> [Collected data]
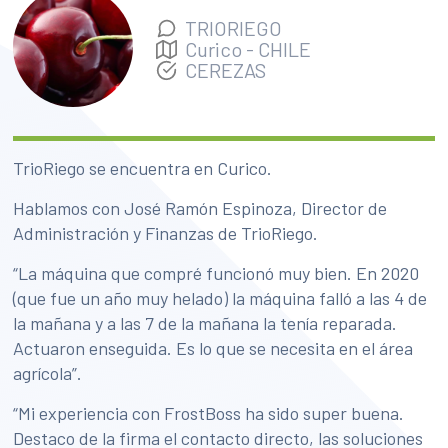
TRIORIEGO
Curico
-
CHILE
CEREZAS
TrioRiego se encuentra en Curico.
Hablamos con José Ramón Espinoza, Director de
Administración y Finanzas de TrioRiego.
“La máquina que compré funcionó muy bien. En 2020
(que fue un año muy helado) la máquina falló a las 4 de
la mañana y a las 7 de la mañana la tenía reparada.
Actuaron enseguida. Es lo que se necesita en el área
agrícola”.
“Mi experiencia con FrostBoss ha sido super buena.
Destaco de la firma el contacto directo, las soluciones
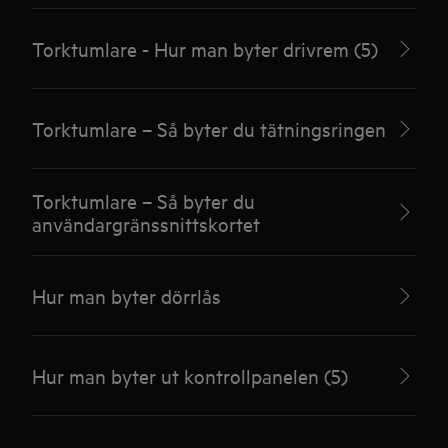
Torktumlare - Hur man byter drivrem (5)
Torktumlare – Så byter du tätningsringen
Torktumlare – Så byter du
användargränssnittskortet
Hur man byter dörrlås
Hur man byter ut kontrollpanelen (5)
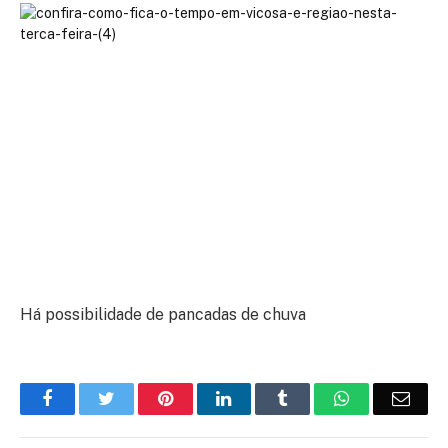
Há possibilidade de pancadas de chuva
Facebook
Twitter
Pinterest
LinkedIn
Tumblr
WhatsApp
Emai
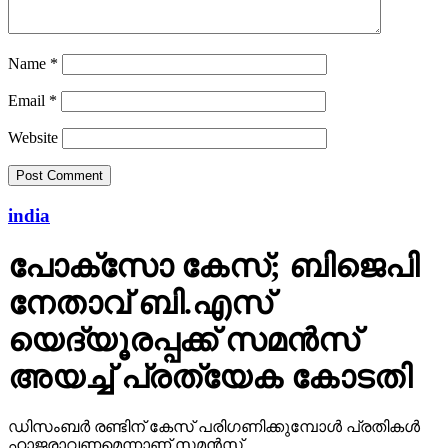
Name
*
Email
*
Website
india
പോക്‌സോ കേസ്; ബിജെപി
നേതാവ് ബി.എസ്
യെദ്യൂരപ്പക്ക് സമന്‍സ്
അയച്ച് പ്രത്യേക കോടതി
ഡിസംബര്‍ രണ്ടിന് കേസ് പരിഗണിക്കുമ്പോള്‍ പ്രതികള്‍
ഹാജരാവണമെന്നാണ് സമന്‍സ്.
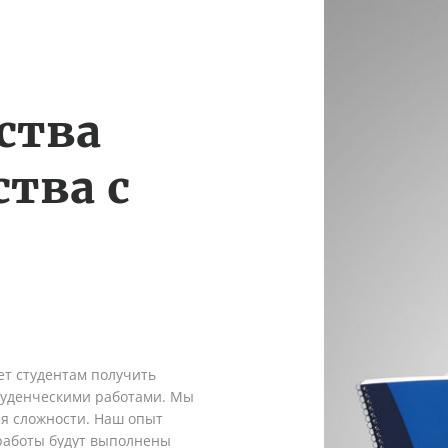
ства
тва с
ет студентам получить
туденческими работами. Мы
я сложности. Наш опыт
 работы будут выполнены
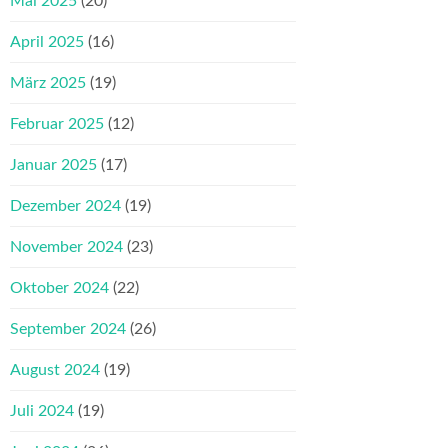
Mai 2025
(20)
April 2025
(16)
März 2025
(19)
Februar 2025
(12)
Januar 2025
(17)
Dezember 2024
(19)
November 2024
(23)
Oktober 2024
(22)
September 2024
(26)
August 2024
(19)
Juli 2024
(19)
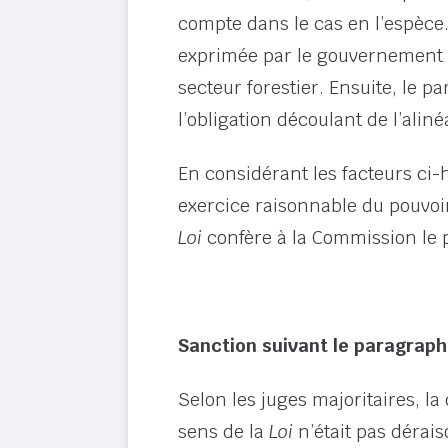
compte dans le cas en l’espèce.
exprimée par le gouvernement p
secteur forestier. Ensuite, le
l’obligation découlant de l’aliné
En considérant les facteurs ci-h
exercice raisonnable du pouvoi
Loi
confère à la Commission le 
Sanction suivant le paragraph
Selon les juges majoritaires, la
sens de la
Loi
n’était pas dérais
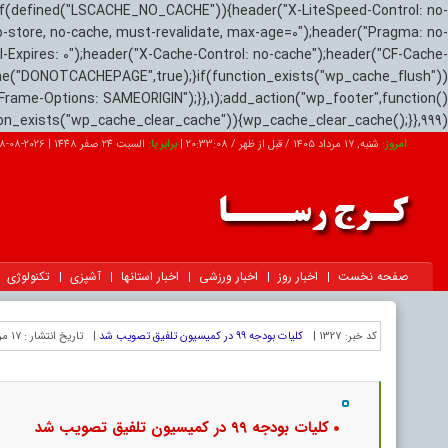
if(defined("LSCACHE_NO_CACHE")){header("X-LiteSpeed-Control: no-
o-store, no-cache, must-revalidate, max-age=0");header("Pragma: no-
el-Expires: 0");header("X-Cache-Control: no-cache");header("CF-Cache-
ne("DONOTCACHEPAGE",true);}if(function_exists("wp_cache_flush"))
Frame-Options: SAMEORIGIN");}},1);add_action("wp_footer",function()
tion_exists("wp_cache_clear_cache")){wp_cache_clear_cache();}},999);
امروز:
شنبه, ۱۷ مرداد ۱۴۰۵ / قبل از ظهر /
20:33:09
|
برابر با:
السبت 24 صفر 1448
|
2026-08-08
صفحه نخست
اخبار روز
اخبار ورزشی
اخبار استانها
آشپزی
تکنولوژی
کد خبر:
1327 |
کلیات بودجه ٩٩ در کمیسیون تلفیق تصویب شد
|
تاریخ انتشار :
۱۷ مرداد ۱۴۰۵ - ۱:۰۳ |
کلیات بودجه ٩٩ در کمیسیون تلفیق تصویب شد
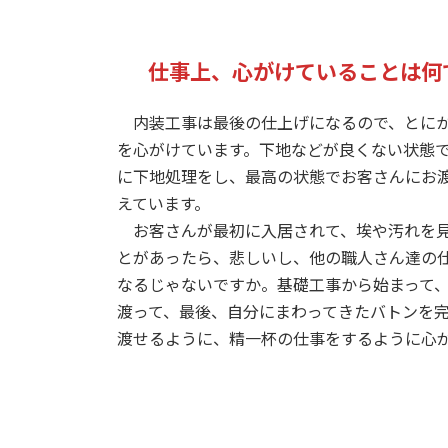
仕事上、心がけていることは何
内装工事は最後の仕上げになるので、とにか
を心がけています。下地などが良くない状態
に下地処理をし、最高の状態でお客さんにお
えています。
お客さんが最初に入居されて、埃や汚れを見
とがあったら、悲しいし、他の職人さん達の
なるじゃないですか。基礎工事から始まって
渡って、最後、自分にまわってきたバトンを
渡せるように、精一杯の仕事をするように心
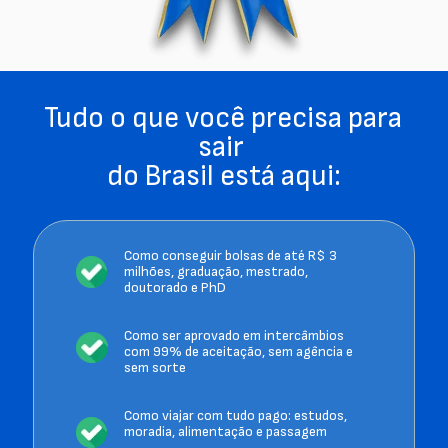
Tudo o que você precisa para 
sair 
do Brasil está aqui:
Como conseguir bolsas de até R$ 3 
milhões, graduação, mestrado, 
doutorado e PhD 
Como ser aprovado em intercâmbios 
com 99% de aceitação, sem agência e 
sem sorte 
Como viajar com tudo pago: estudos, 
moradia, alimentação e passagem 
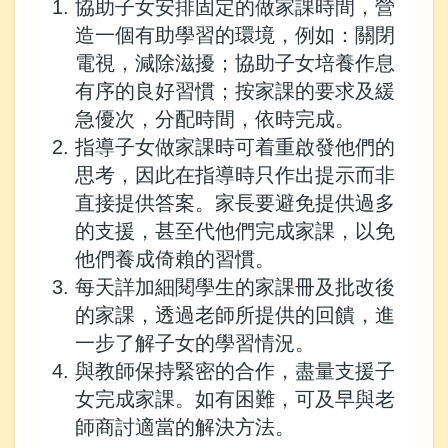
協助子女安排固定的做家課時間，營
造一個有助學習的環境，例如：關閉
電視，減除滋擾；協助子女培養作息
有序的良好習慣；按家課的要求及緩
急優次，分配時間，依時完成。
指導子女做家課時可着重啟發他們的
思考，因此在指導時只作出提示而非
直接提供答案。家長要避免提供過多
的支援，甚至代他們完成家課，以免
他們養成倚賴的習慣。
每天詳加細閱學生的家課冊及批改後
的家課，透過老師所提供的回饋，進
一步了解子女的學習情況。
與教師保持緊密的合作，盡量支援子
女完成家課。如有困難，可及早與老
師商討適當的解決方法。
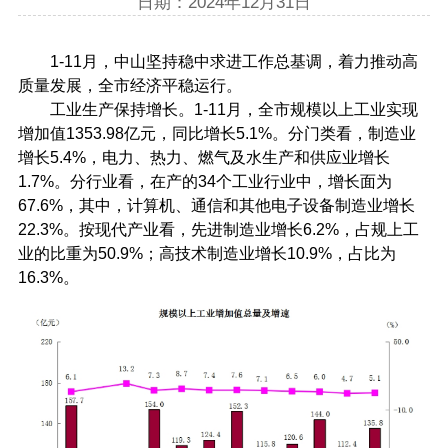
日期：2024年12月31日
1-11月，中山坚持稳中求进工作总基调，着力推动高
质量发展，全市经济平稳运行。
工业生产保持增长。1-11月，全市规模以上工业实现
增加值1353.98亿元，同比增长5.1%。分门类看，制造业
增长5.4%，电力、热力、燃气及水生产和供应业增长
1.7%。分行业看，在产的34个工业行业中，增长面为
67.6%，其中，计算机、通信和其他电子设备制造业增长
22.3%。按现代产业看，先进制造业增长6.2%，占规上工
业的比重为50.9%；高技术制造业增长10.9%，占比为
16.3%。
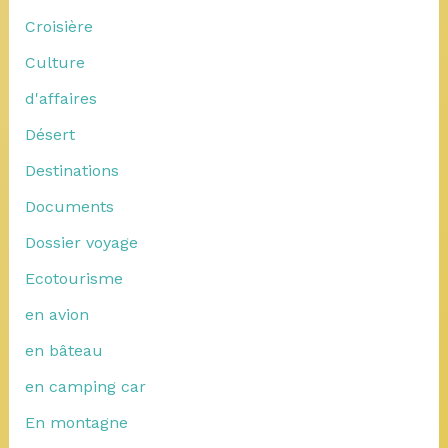
Croisière
Culture
d'affaires
Désert
Destinations
Documents
Dossier voyage
Ecotourisme
en avion
en bâteau
en camping car
En montagne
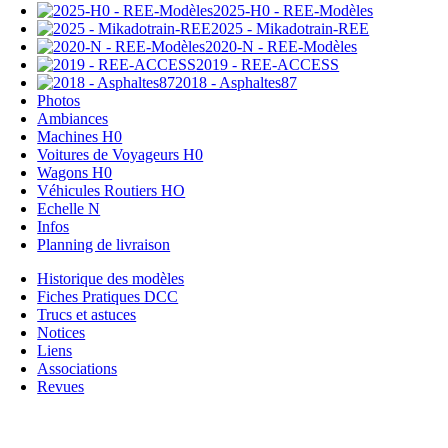
2025-H0 - REE-Modèles
2025 - Mikadotrain-REE
2020-N - REE-Modèles
2019 - REE-ACCESS
2018 - Asphaltes87
Photos
Ambiances
Machines H0
Voitures de Voyageurs H0
Wagons H0
Véhicules Routiers HO
Echelle N
Infos
Planning de livraison
Historique des modèles
Fiches Pratiques DCC
Trucs et astuces
Notices
Liens
Associations
Revues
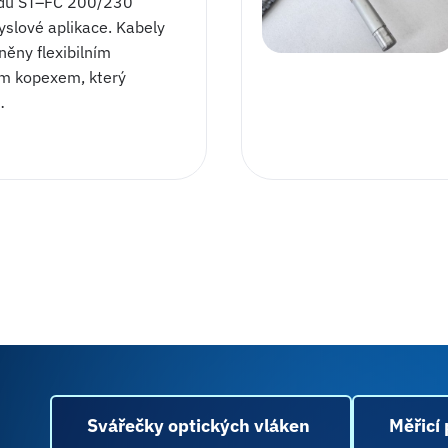
dů ST–FC 200/230
slové aplikace. Kabely
něny flexibilním
m kopexem, který
…
Svářečky optických vláken
Měřicí 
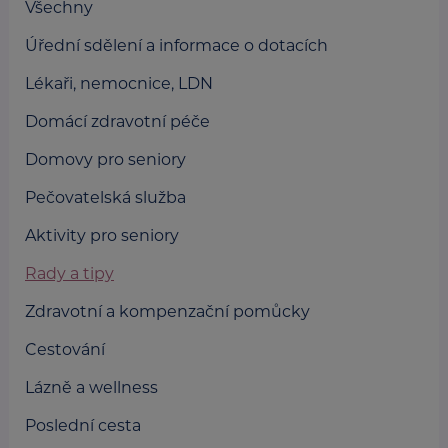
Všechny
Úřední sdělení a informace o dotacích
Lékaři, nemocnice, LDN
Domácí zdravotní péče
Domovy pro seniory
Pečovatelská služba
Aktivity pro seniory
Rady a tipy
Zdravotní a kompenzační pomůcky
Cestování
Lázně a wellness
Poslední cesta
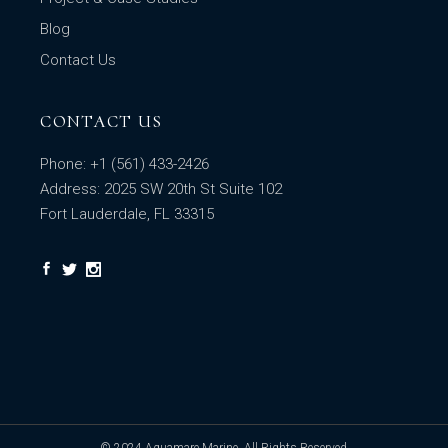
Blog
Contact Us
CONTACT US
Phone:
+1
(561) 433-2426
Address: 2025 SW 20th St Suite 102
Fort Lauderdale, FL 33315
© 2024
Aquamare Marine
, All Rights Reserved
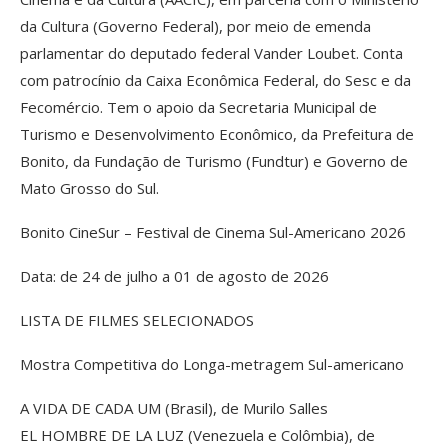
da Cultura (Governo Federal), por meio de emenda
parlamentar do deputado federal Vander Loubet. Conta
com patrocínio da Caixa Econômica Federal, do Sesc e da
Fecomércio. Tem o apoio da Secretaria Municipal de
Turismo e Desenvolvimento Econômico, da Prefeitura de
Bonito, da Fundação de Turismo (Fundtur) e Governo de
Mato Grosso do Sul.
Bonito CineSur – Festival de Cinema Sul-Americano 2026
Data: de 24 de julho a 01 de agosto de 2026
LISTA DE FILMES SELECIONADOS
Mostra Competitiva do Longa-metragem Sul-americano
A VIDA DE CADA UM (Brasil), de Murilo Salles
EL HOMBRE DE LA LUZ (Venezuela e Colômbia), de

> [Work required] In the data above, retype only the stretch from the line with "Ecotourisme" through the line with "Aktivity pro seniory", word for word, and skip any pictures.

> [Task solution]
Ecotourisme
en avion
en bâteau
en camping car
En montagne
2025-H0 - REE-Modèles
2025 - Mikadotrain-REE
2020-N - REE-Modèles
2019 - REE-ACCESS
2018 - Asphaltes87
Photos
Ambiances
Machines H0
Voitures de Voyageurs H0
Wagons H0
Véhicules Routiers HO
Echelle N
Infos
Planning de livraison
Historique des modèles
Fiches Pratiques DCC
Trucs et astuces
Notices
Liens
Associations
Revues
dů ST–FC 200/230
slové aplikace. Kabely
něny flexibilním
m kopexem, který
…
Svářečky optických vláken
Měřicí 
Všechny
Úřední sdělení a informace o dotacích
Lékaři, nemocnice, LDN
Domácí zdravotní péče
Domovy pro seniory
Pečovatelská služba
Aktivity pro seniory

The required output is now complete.